Security was well managed with a clear perimeter and friendly staff that drew heavily from local police departments. The cops we talked to really enjoyed the experience and were treated well. The back story from many of the staff and even some of the media personnel, however, was a looming memory of working the Route 91 Harvest Festival in Las Vegas, where a gunman killed more than 50 people and injured nearly 400 last year. This, like Route 91, was also a Live Nation event and even featured some of the same performers. As such, some cars got searched for firearms and no chances were taken by the Live Nation team. That amount of caution paid off, and hopefully it stood as a healing experience for the staff.
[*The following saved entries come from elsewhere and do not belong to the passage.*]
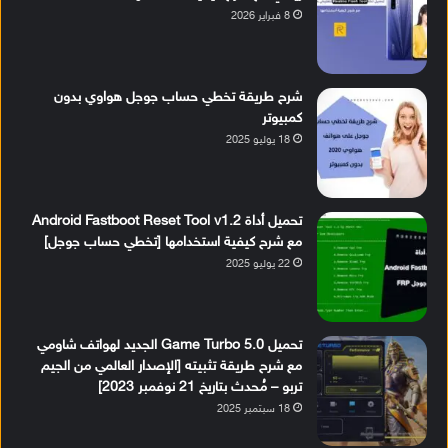
8 فبراير 2026
شرح طريقة تخطي حساب جوجل هواوي بدون
كمبيوتر
18 يوليو 2025
تحميل أداة Android Fastboot Reset Tool v1.2
مع شرح كيفية استخدامها [تخطي حساب جوجل]
22 يوليو 2025
تحميل Game Turbo 5.0 الجديد لهواتف شاومي
مع شرح طريقة تثبيته [الإصدار العالمي من الجيم
تربو – مُحدث بتاريخ 21 نوفمبر 2023]
18 سبتمبر 2025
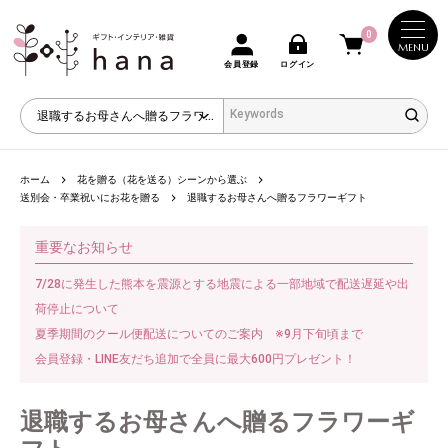
0
MENU
会員登録
ログイン
ホーム
花を贈る（花を送る）シーンから選ぶ
送別会・卒業祝いにお花を贈る
退職するお母さんへ贈るフラワーギフト
重要なお知らせ
7/28に発生した熊本を震源とする地震による一部地域で配送遅延や出
荷停止について
夏季期間のクール便配送についてのご案内 ※9月下旬頃まで
会員登録・LINE友だち追加で全員に最大600円プレゼント！
退職するお母さんへ贈るフラワーギ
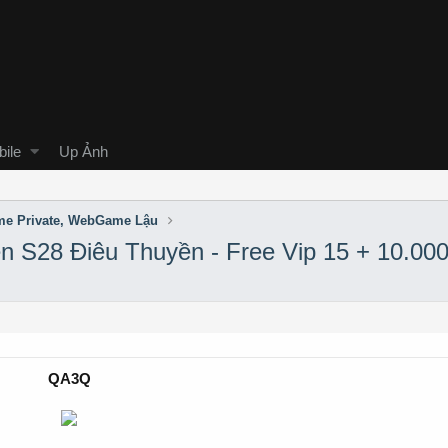
ile
Up Ảnh
e Private, WebGame Lậu
 S28 Điêu Thuyền - Free Vip 15 + 10.00
QA3Q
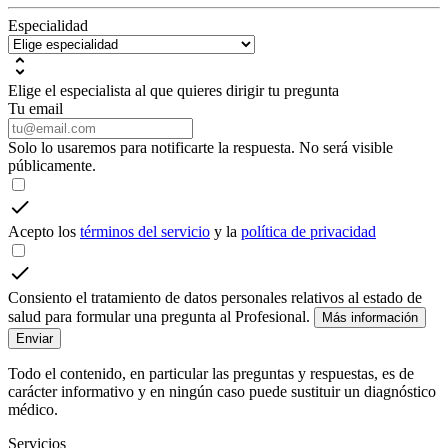
Especialidad
Elige el especialista al que quieres dirigir tu pregunta
Tu email
Solo lo usaremos para notificarte la respuesta. No será visible
públicamente.
Acepto los
términos del servicio
y la
política de privacidad
Consiento el tratamiento de datos personales relativos al estado de
salud para formular una pregunta al Profesional.
Más información
Enviar
Todo el contenido, en particular las preguntas y respuestas, es de
carácter informativo y en ningún caso puede sustituir un diagnóstico
médico.
Servicios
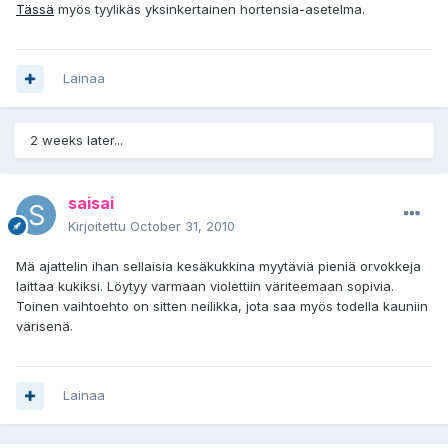
Tässä
myös tyylikäs yksinkertainen hortensia-asetelma.
Lainaa
2 weeks later...
saisai
Kirjoitettu
October 31, 2010
Mä ajattelin ihan sellaisia kesäkukkina myytäviä pieniä orvokkeja
laittaa kukiksi. Löytyy varmaan violettiin väriteemaan sopivia.
Toinen vaihtoehto on sitten neilikka, jota saa myös todella kauniin
värisenä.
Lainaa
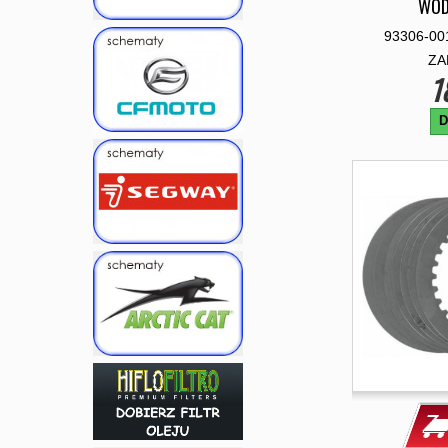
WOD
93306-00
ZA
1
D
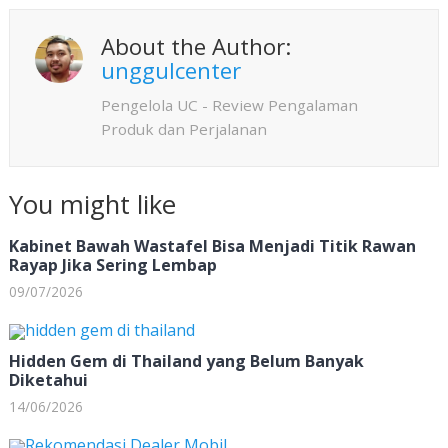
o
s
e
o
A
About the Author:
k
p
unggulcenter
p
Pengelola UC - Review Pengalaman
Produk dan Perjalanan
You might like
Kabinet Bawah Wastafel Bisa Menjadi Titik Rawan
Rayap Jika Sering Lembap
09/07/2026
Hidden Gem di Thailand yang Belum Banyak
Diketahui
14/06/2026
Buena Vista did catch a bit of star-fever, with locals firing off pictures scored with Dierks Bentley at the Lariat, The Jailhouse and in VIP situations around the festival grounds. Kiefer Sutherland was spotted down south, rubbing elbows with patrons of Benson’s Tavern in Salida. Bentley and Live Nation were open to local interaction and did seem to show genuine appreciation to the community. He even added local pickers Rapidgrass to the lineup on one of his visits. A shuttle brought festival goers in the mornings and late night from The Meadows to downtown for food and entertainment. A healthy, but not overwhelming amount of traffic arrived in BV over the course of the weekend. Buena Vista Chief of Police Jimmy Tidwell reported some traffic backup, but not “not one arrest related to the concert.” Locals did grumble somewhat about the lack of single day passes, but there was a surprising sense of contentment with the way this event proceeded compared to previous events.
As a whole, the Seven Peaks Music Festival should be considered a win. The Meadows and Buena Vista have been established on a national stage as a low key, friendly, mountain resort-style music venue that can accommodate a large crowd. It can offer the best of the back country with basic, but quality amenities at a fair price. Festivals of this nature every few months have the potential to be a boom to the local economy and culture without destroying the integrity of the community – as long as these events continue to be well-managed, well-secured, and well-mannered.